## Work to complete
Your job with the data below: print everything from the line that holds "Marine Le Pen" down to the line that holds "More from LCI", ends included, exactly, and nothing else.
[Data provided — start]
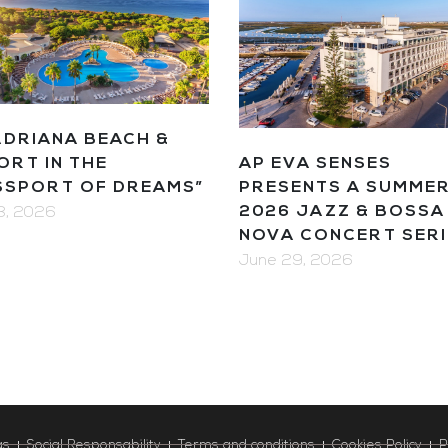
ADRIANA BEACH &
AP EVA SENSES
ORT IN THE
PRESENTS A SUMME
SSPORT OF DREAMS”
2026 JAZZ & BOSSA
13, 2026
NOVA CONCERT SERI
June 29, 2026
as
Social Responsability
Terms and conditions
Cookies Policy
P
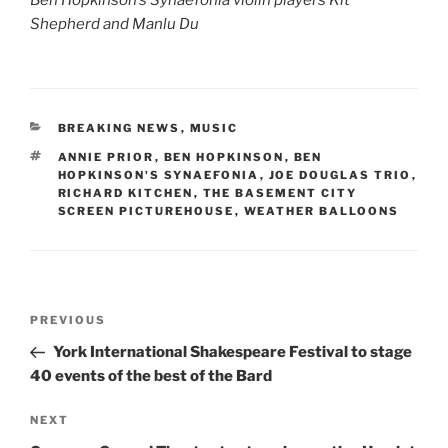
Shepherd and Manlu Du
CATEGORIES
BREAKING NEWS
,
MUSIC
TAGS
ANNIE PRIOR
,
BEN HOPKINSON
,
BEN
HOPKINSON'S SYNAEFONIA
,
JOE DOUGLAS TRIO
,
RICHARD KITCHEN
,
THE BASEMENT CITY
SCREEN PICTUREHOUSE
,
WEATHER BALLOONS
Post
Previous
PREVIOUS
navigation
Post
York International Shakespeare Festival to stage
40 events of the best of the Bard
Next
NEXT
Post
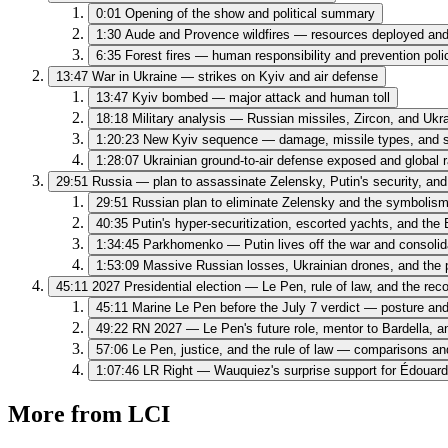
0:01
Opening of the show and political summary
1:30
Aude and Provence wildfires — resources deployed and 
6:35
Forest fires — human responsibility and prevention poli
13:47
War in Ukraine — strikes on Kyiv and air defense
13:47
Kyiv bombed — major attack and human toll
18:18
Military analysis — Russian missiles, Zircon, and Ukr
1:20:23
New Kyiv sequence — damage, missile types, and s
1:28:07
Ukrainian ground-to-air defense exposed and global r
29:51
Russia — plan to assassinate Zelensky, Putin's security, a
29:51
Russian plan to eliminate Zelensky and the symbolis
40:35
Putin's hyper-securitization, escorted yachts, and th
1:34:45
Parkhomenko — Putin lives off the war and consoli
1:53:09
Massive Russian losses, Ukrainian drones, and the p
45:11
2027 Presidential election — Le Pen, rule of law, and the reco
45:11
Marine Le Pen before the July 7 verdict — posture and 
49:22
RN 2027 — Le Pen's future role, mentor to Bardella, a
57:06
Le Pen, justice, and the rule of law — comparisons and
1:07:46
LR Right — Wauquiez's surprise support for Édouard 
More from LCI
[Data provided — finish]
[Data provided — start]
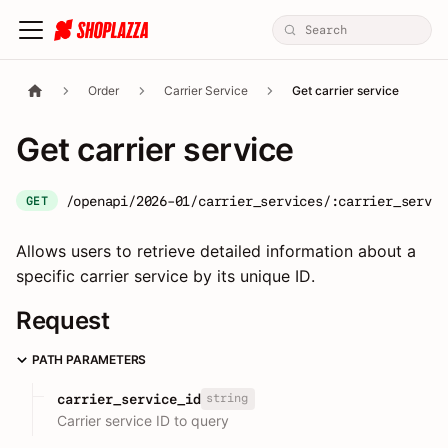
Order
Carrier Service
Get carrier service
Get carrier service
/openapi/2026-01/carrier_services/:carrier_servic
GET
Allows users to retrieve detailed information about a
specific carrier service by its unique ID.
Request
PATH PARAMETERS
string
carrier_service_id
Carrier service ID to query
[Data provided — finish]
## Response below
Marine Le Pen before the July 7 verdict — posture and 
49:22
RN 2027 — Le Pen's future role, mentor to Bardella, a
57:06
Le Pen, justice, and the rule of law — comparisons and
1:07:46
LR Right — Wauquiez's surprise support for Édouard 
More from LCI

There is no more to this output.